Go through the data and retrieve each line that includes the string "КЛЕЩИ".

- Opening Delimiter -

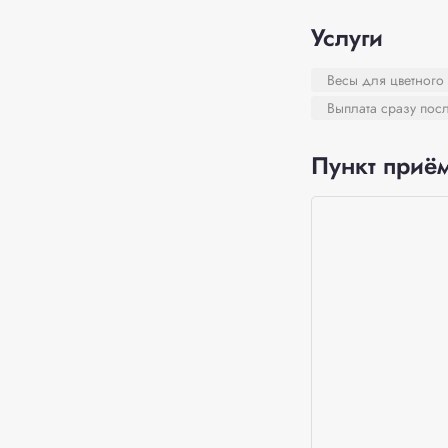
Услуги
Весы для цветного
Выплата сразу пос
Пункт приём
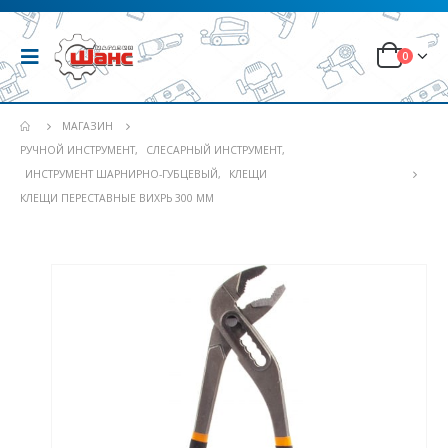
0
МАГАЗИН
РУЧНОЙ ИНСТРУМЕНТ
,
СЛЕСАРНЫЙ ИНСТРУМЕНТ
,
ИНСТРУМЕНТ ШАРНИРНО-ГУБЦЕВЫЙ
,
КЛЕЩИ
КЛЕЩИ ПЕРЕСТАВНЫЕ ВИХРЬ 300 ММ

- Closing Delimiter -

• Output of the exercise
КЛЕЩИ
КЛЕЩИ ПЕРЕСТАВНЫЕ ВИХРЬ 300 ММ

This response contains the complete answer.